A Survey of 3D Facial Animation

Binbin Xu

Abstract:

3D Facial Animation is a hot area in Computer Vision. There are two main tasks of facial animation, which are techniques to generate animation data and methods to retarget such data to a character while retains the facial expressions as detailed as possible. The emergence of depth cameras, such as Microsoft Kinect has spawned new interest in real-time 3D facial capturing and some related field. In this survey I will focus on the recent technology development in 3D facial Animation using such RGB-D cameras and ordinary cameras just with RGB data.
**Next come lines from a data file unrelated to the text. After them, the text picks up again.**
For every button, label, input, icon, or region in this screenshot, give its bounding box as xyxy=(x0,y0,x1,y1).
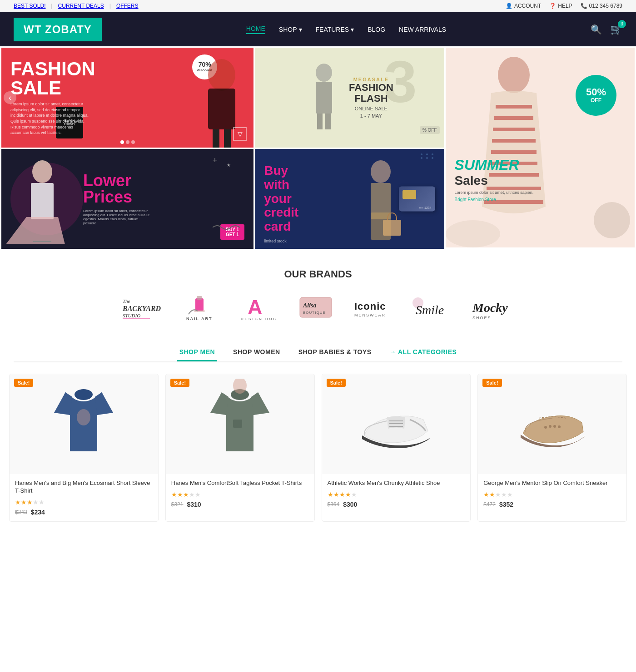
offers-link[interactable]: OFFERS xyxy=(116,3,139,9)
smile-logo: Smile xyxy=(411,294,452,321)
decoration-wave xyxy=(213,224,240,231)
tshirt-blue-svg xyxy=(47,379,120,469)
alisa-logo: Alisa BOUTIQUE xyxy=(298,294,334,321)
svg-rect-14 xyxy=(383,220,401,236)
phone-link[interactable]: 📞 012 345 6789 xyxy=(581,3,622,9)
nail-art-logo: NAIL ART xyxy=(184,294,220,321)
price-row-3: $364 $300 xyxy=(328,501,465,508)
new-price-4: $352 xyxy=(499,501,513,508)
dot-1[interactable] xyxy=(120,140,124,144)
summer-banner[interactable]: 50% OFF SUMMER Sales Lorem ipsum dolor s… xyxy=(446,48,635,247)
nav-features[interactable]: FEATURES ▾ xyxy=(316,26,354,33)
off-badge: % OFF xyxy=(420,126,440,134)
svg-rect-2 xyxy=(213,129,219,148)
brand-mocky[interactable]: Mocky SHOES xyxy=(470,294,516,321)
summer-text: SUMMER Sales Lorem ipsum dolor sit amet,… xyxy=(455,157,626,202)
top-bar-left: BEST SOLD! | CURRENT DEALS | OFFERS xyxy=(14,3,139,9)
brand-design-hub[interactable]: A DESIGN HUB xyxy=(238,294,279,321)
svg-rect-1 xyxy=(208,89,235,129)
discount-circle: 50% OFF xyxy=(576,75,616,116)
main-nav: HOME SHOP ▾ FEATURES ▾ BLOG NEW ARRIVALS xyxy=(246,25,446,34)
svg-point-35 xyxy=(77,409,90,425)
brand-alisa[interactable]: Alisa BOUTIQUE xyxy=(298,294,334,321)
tab-shop-babies[interactable]: SHOP BABIES & TOYS xyxy=(296,344,374,361)
tab-all-categories[interactable]: → ALL CATEGORIES xyxy=(388,344,459,361)
logo[interactable]: WT ZOBATY xyxy=(14,18,102,41)
scroll-down-arrow[interactable]: ▽ xyxy=(233,127,247,141)
shop-tabs: SHOP MEN SHOP WOMEN SHOP BABIES & TOYS →… xyxy=(14,344,622,362)
svg-text:Smile: Smile xyxy=(416,303,444,317)
megasale-date: 1 - 7 MAY xyxy=(349,113,393,119)
products-section: Sale! Hanes Men's and Big Men's Ecosmart… xyxy=(0,374,636,535)
account-link[interactable]: 👤 ACCOUNT xyxy=(506,3,541,9)
product-image-2 xyxy=(166,374,314,474)
svg-rect-6 xyxy=(317,114,323,129)
price-row-2: $321 $310 xyxy=(171,501,309,508)
svg-text:Mocky: Mocky xyxy=(472,301,508,315)
tab-shop-women[interactable]: SHOP WOMEN xyxy=(231,344,283,361)
svg-text:DESIGN HUB: DESIGN HUB xyxy=(241,317,277,321)
chevron-down-icon: ▾ xyxy=(351,26,354,33)
fashion-sale-banner[interactable]: FASHIONSALE Lorem ipsum dolor sit amet, … xyxy=(1,48,253,148)
current-deals-link[interactable]: CURRENT DEALS xyxy=(58,3,104,9)
new-price-1: $234 xyxy=(31,509,45,516)
svg-text:Alisa: Alisa xyxy=(303,302,317,309)
svg-point-0 xyxy=(208,59,235,91)
old-price-2: $321 xyxy=(171,501,184,508)
bright-fashion-link[interactable]: Bright Fashion Store xyxy=(455,197,626,202)
svg-rect-37 xyxy=(233,420,242,428)
megasale-banner[interactable]: 3 MEGASALE FASHIONFLASH ONLINE SALE 1 - … xyxy=(255,48,444,148)
help-link[interactable]: ❓ HELP xyxy=(549,3,572,9)
credit-card-banner[interactable]: Buywithyourcreditcard •••• 1234 limited … xyxy=(255,149,444,249)
dot-3[interactable] xyxy=(131,140,135,144)
price-row-1: $243 $234 xyxy=(15,509,153,516)
product-card-4[interactable]: Sale! Geor xyxy=(477,374,627,522)
nav-shop[interactable]: SHOP ▾ xyxy=(279,26,302,33)
brand-smile[interactable]: Smile xyxy=(411,294,452,321)
svg-text:SHOES: SHOES xyxy=(472,316,492,320)
decoration-line xyxy=(33,241,51,242)
brands-title: OUR BRANDS xyxy=(14,268,622,280)
brands-row: The BACKYARD STUDIO NAIL ART A xyxy=(14,294,622,321)
svg-rect-19 xyxy=(195,298,204,311)
new-price-2: $310 xyxy=(187,501,201,508)
old-price-1: $243 xyxy=(15,509,27,515)
banner-grid: FASHIONSALE Lorem ipsum dolor sit amet, … xyxy=(1,48,635,249)
new-price-3: $300 xyxy=(343,501,357,508)
sale-badge-2: Sale! xyxy=(170,379,189,387)
dot-2[interactable] xyxy=(126,140,129,144)
decoration-plus: + xyxy=(213,156,218,165)
backyard-logo: The BACKYARD STUDIO xyxy=(120,294,166,321)
search-icon[interactable]: 🔍 xyxy=(591,24,602,35)
price-row-4: $472 $352 xyxy=(483,501,621,508)
summer-sales: Sales xyxy=(455,173,626,188)
brand-iconic[interactable]: Iconic MENSWEAR xyxy=(352,294,393,321)
nav-home[interactable]: HOME xyxy=(246,25,265,34)
nav-blog[interactable]: BLOG xyxy=(368,26,385,33)
nav-new-arrivals[interactable]: NEW ARRIVALS xyxy=(399,26,446,33)
tab-shop-men[interactable]: SHOP MEN xyxy=(177,344,217,361)
product-info-3: Athletic Works Men's Chunky Athletic Sho… xyxy=(322,474,471,514)
svg-rect-7 xyxy=(325,114,331,129)
product-card-3[interactable]: Sale! xyxy=(322,374,471,522)
design-hub-logo: A DESIGN HUB xyxy=(238,294,279,321)
svg-point-45 xyxy=(558,425,561,428)
brand-nail-art[interactable]: NAIL ART xyxy=(184,294,220,321)
cart-icon[interactable]: 🛒 3 xyxy=(610,24,622,35)
chevron-down-icon: ▾ xyxy=(299,26,302,33)
fashion-sale-text: FASHIONSALE Lorem ipsum dolor sit amet, … xyxy=(10,59,95,136)
sale-badge-3: Sale! xyxy=(327,379,346,387)
top-bar-right: 👤 ACCOUNT ❓ HELP 📞 012 345 6789 xyxy=(506,3,622,9)
svg-rect-18 xyxy=(123,318,150,319)
svg-text:A: A xyxy=(248,296,263,319)
svg-point-34 xyxy=(75,389,93,400)
product-card-1[interactable]: Sale! Hanes Men's and Big Men's Ecosmart… xyxy=(9,374,159,522)
product-stars-4: ★★★★★ xyxy=(483,491,621,498)
credit-card-title: Buywithyourcreditcard xyxy=(264,164,298,234)
lower-prices-banner[interactable]: LowerPrices Lorem ipsum dolor sit amet, … xyxy=(1,149,253,249)
best-sold-link[interactable]: BEST SOLD! xyxy=(14,3,45,9)
svg-text:NAIL ART: NAIL ART xyxy=(186,316,213,321)
old-price-4: $472 xyxy=(483,501,496,508)
brand-backyard[interactable]: The BACKYARD STUDIO xyxy=(120,294,166,321)
product-card-2[interactable]: Sale! Hanes Men's ComfortSoft Tagless Po… xyxy=(165,374,315,522)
Key words: RGB-D, Blendshape, Face Alignment, 3D Facial Animation, PCA-model


3D Facial Animation is a hot area in Computer Vision. There are two main tasks of facial animation, which are techniques to generate animation data and methods to retarget such data to a character while retains the facial expressions as detailed as possible. Facial Animation is crucial to Film and game production, for example there are a lot of Hollywood movies that use such technologies.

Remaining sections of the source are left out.